Greenhouse gas levels have reached record highs, making climate change negotiations more urgent

Greenhouse gas (GHG) levels reached a record high last year as major emitters burnt more coal and the earth's ability to deal with climate changing gases appeared to wane, increasing the urgency for a global deal after years of deadlocked talks between the world's largest emitters.   

Although the world's largest emitters say they are taking determined steps to slow growth in carbon dioxide (CO2) emissions, such as shutting coal plants and encouraging wind and solar energy, the latest figures on GHG levels have amplified calls to slash emissions through an ambitious global deal.

A report from the World Meteorological Organisation (WMO) on 9 September was another reminder of the legacy that the burning of fossil fuels has bequeathed to the earth's climate, and the fast-closing window of opportunity to avert the worst of climate change. 

The WMO found that radiative forcing - the warming effect on the earth's climate - had risen 34% between 1990 and 2013 because of an accumulation of climate-changing gases.

CO2 emitted by the burning of coal, gas and oil remains the main culprit for an increase in greenhouse gases levels, which increased at their fastest pace for almost 30 years to 396 parts per million (ppm).

But big growth in other GHGs, such as methane and nitrous oxide, has increased the potency of a cocktail that scientists fear will cook the world's climate in future decades.

This would entail an increase in floods, droughts, storms, crop failure, mass migrations and huge costs to the world economy. "CO2 remains in the atmosphere for many hundreds of years and in the ocean for even longer. Past, present and future CO2 emissions will have a cumulative impact on both global warming and ocean acidification. The laws of physics are non-negotiable," said WMO Secretary-General Michel Jarraud. "We are running out of time," he added.

The WMO report comes as the UN cranks up pressure on the world's biggest emitters to agree a global climate deal in Paris at the end of next year. Many poor countries say an agreement is essential to avoid the worst impacts of climate change. The latest figures from the WMO show a 2.9 ppm increase last year from 2012 levels - the largest annual rise since 1984 - while global concentrations of CO2 in the atmosphere are now 142% above pre-industrial levels. 

Scientists say that CO2 emissions from energy use will have to peak during the next decade if the world is to have a better than 50:50 chance of keeping a rise in emissions to 2°C, the threshold beyond which runaway climate change could become irreversible. 
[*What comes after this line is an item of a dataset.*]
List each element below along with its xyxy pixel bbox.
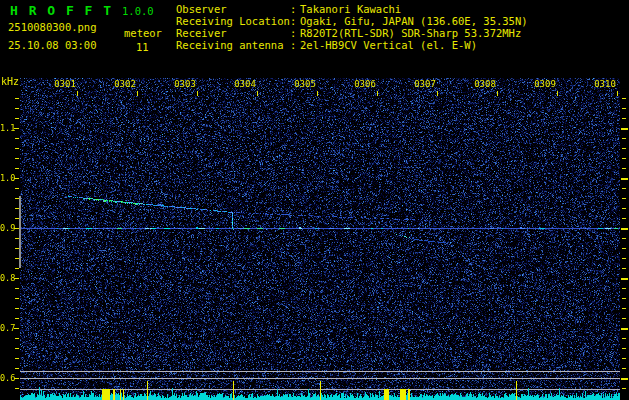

The WMO figures report concentrations of GHGs within the atmosphere and not emissions, which complicates the precise actions major users of fossil fuels can take to ensure the worst of climate change is avoided. The figures in the 9 September report refer to the quantity of climate-changing gases that  remain in the atmosphere following a complex interaction between the atmosphere, biosphere and the oceans, rather than emissions of GHGs pumped out by individual countries.

At the present growth rate, the average, annual CO2 concentration is expected to reach 400 ppm in 2015 or 2016. This is a level scientists believe may not have been reached since around 3m years ago when the planet was 2-3°C warmer. If the world is to keep temperature rises within the 2°C threshold, then the concentration of CO2 in the atmosphere would have to be limited to 480 ppm, the International Panel on Climate Change said earlier this year in a landmark report.

Preliminary data from September's WMO report indicate the 2013 rise in CO2 levels was due to the oceans absorbing less of the greenhouse gas, as well as rises in emissions from coal use. If the earth's oceans and forests continue to struggle to soak up carbon, more of it will end up in the atmosphere and accelerate the rise in global temperatures, scientists say. 

Even if the earth were sponging up more CO2, the process could have the catastrophic side effect of acidifying oceans and damaging marine life such as corals, algae, molluscs and plankton. Without these organisms, already depleted stocks of fish could be wiped out completely, depriving hundreds of millions of people of a staple source of food.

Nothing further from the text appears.